Several studies have investigated the manifestation of adrenal failure as kidney failure and hyperkalemia. In a similar study, a patient referred with K: 7.3 mmol/L, Cr: 1.9 mg/dL, Na: 131 mmol/L, and BP: 95/69 mmHg. The unproportioned hyperkalemia to the uremia degree was a guiding indicator (4). In three cases in which the patients had been referred to the doctor with a high level of creatinine, all the three patients showed normal saline-resistant hypotension (1, 5).

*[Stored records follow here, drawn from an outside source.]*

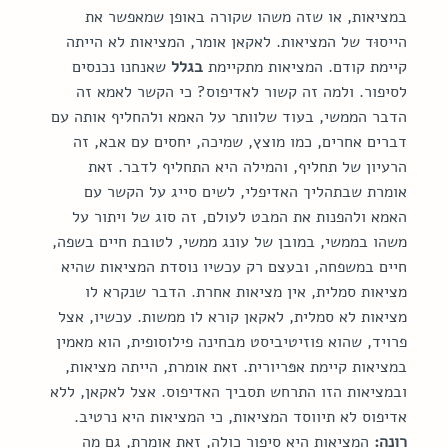
במציאות, או שזה משהו שקורה באופן שמאפשר את 
הייסוּד של המציאות. לאקאן אומר, המציאות לא הייתה 
קיימת קודם. המציאות מתקיימת 
בגלל
 שאנחנו נכנסים 
לסיפור. ולמה זה קשור לאדיפוס? כי הקשר לאמא זה 
הדבר הממשי, בעוד שלוותר על האמא ולהחליף אותה עם 
דברים אחרים, כמו מוצץ, שמיכה, יחסים עם אבא, זה 
הרעיון של תחליף, והמילה היא התחליף לדבר. זאת 
אומרת שבתהליך האדיפלי, לשים סייג על הקשר עם 
האמא ולהפנות את המבט לעולם, זה סוג של ויתור על 
משהו בממשי, במובן של עונג ממשי, לטובת חיים בשפה, 
חיים במשפחה, ובעצם רק עכשיו נוסדת המציאות שהיא 
מציאות סמלית, אין מציאות אחרת. הדבר שנקרא לו 
מציאות לא סמלית, לאקאן קורא לו ממשות. עכשיו, אצל 
פרויד, שהוא פוזיטיביסט מבחינה פילוסופית, הוא מאמין 
במציאות קיימת אפּריורית. זאת אומרת, הייתה מציאות, 
ובמציאות הזו התרחש תסביך האדיפוס. אצל לאקאן, ללא 
אדיפוס לא תיווסד המציאות, כי המציאות היא נרטיב.
רונה:
 המציאות היא סיפור כולה, זאת אומרת, גם מה 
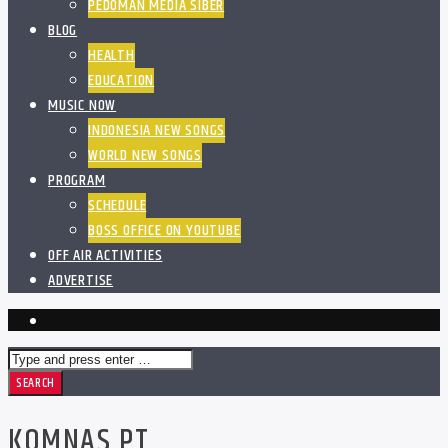
PEDOMAN MEDIA SIBER
BLOG
HEALTH
EDUCATION
MUSIC NOW
INDONESIA NEW SONGS
WORLD NEW SONGS
PROGRAM
SCHEDULE
BOSS OFFICE ON YOUTUBE
OFF AIR ACTIVITIES
ADVERTISE
KOMNAS PT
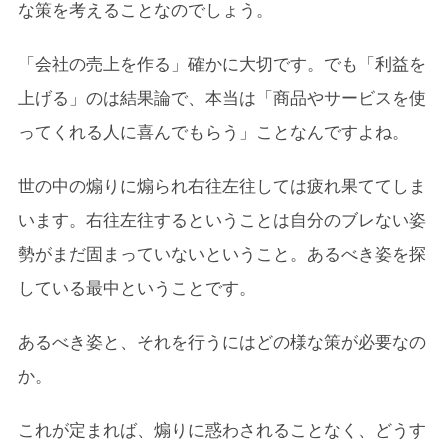
な策を考えることなのでしょう。
「会社の売上を作る」確かに大切です。でも「利益を
上げる」のは結果論で、本当は「商品やサービスを使
ってくれる人に喜んでもらう」ことなんですよね。
世の中の煽りに煽られ右往左往しては疲れ果ててしま
います。右往左往するということは自分のブレない姿
勢がまだ固まっていないということ。あるべき姿を探
している最中ということです。
あるべき姿と、それを行うにはどの様な策が必要なの
か。
これが定まれば、煽りに惑わされることなく、どうす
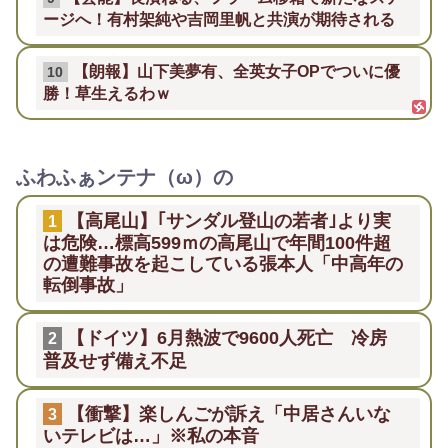
ージへ！有村架純や吉岡里帆と共演が期待される
【朗報】山下美夢有、全英女子OPでついに優
10
勝！草生えるわｗ
ふわふぁンテナ（ω）の
【高尾山】｢サンダル登山の若者｣より実
1
は危険…標高599ｍの高尾山で年間100件超
の遭難事故を起こしている張本人「中高年の
転倒事故」
【ドイツ】6月熱波で9600人死亡 冷房
2
普及せず備え不足
【衝撃】楽しんごが訴え「中居さんいな
3
いテレビは…」※私の本音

In the studied case, hypotension was not observed as a manifestation of the disease, which can be justified by CKD.
Nagler et al. (6) reported a 66-year-old man hospitalized because of symptomatic bradycardia and progressive muscle weakness. The patient reported unusual metastatic lung cancer (adenocarcinoma). The laboratory analyses indicated pH = 7.2, increased creatinine level (127 µmol/L), and serum urea (21.4 mmol/L) observed for the first time. There was no obvious reason for hyperkalemia. A low-dose ACTH stimulation test indicated the inadequate cortisol response (184 nmol/L). The low level of aldosterone (0.1 nmol/L) and the high activity of plasma rennin (33.7 mU/L) approved the primary assumption of hypoaldosteronism. Therefore, adrenal metastasis indicated by tomography scan revealed the adrenal failure (6).
Concerning the clinical importance of adrenal failure and the existence of effective treatments, this case report was proposed to emphasize the necessity of paying more attention to the clinical and laboratory symptoms indicating adrenal failure accompanied by kidney failure and hyperkalemia. Disproportionate hyperkalemia to uremia that was treatment-resistant was a useful indicator for diagnosis in this patient with CKD. Therefore, the careful investigation of clinical and laboratory symptoms can improve the attitudes towards diagnosis.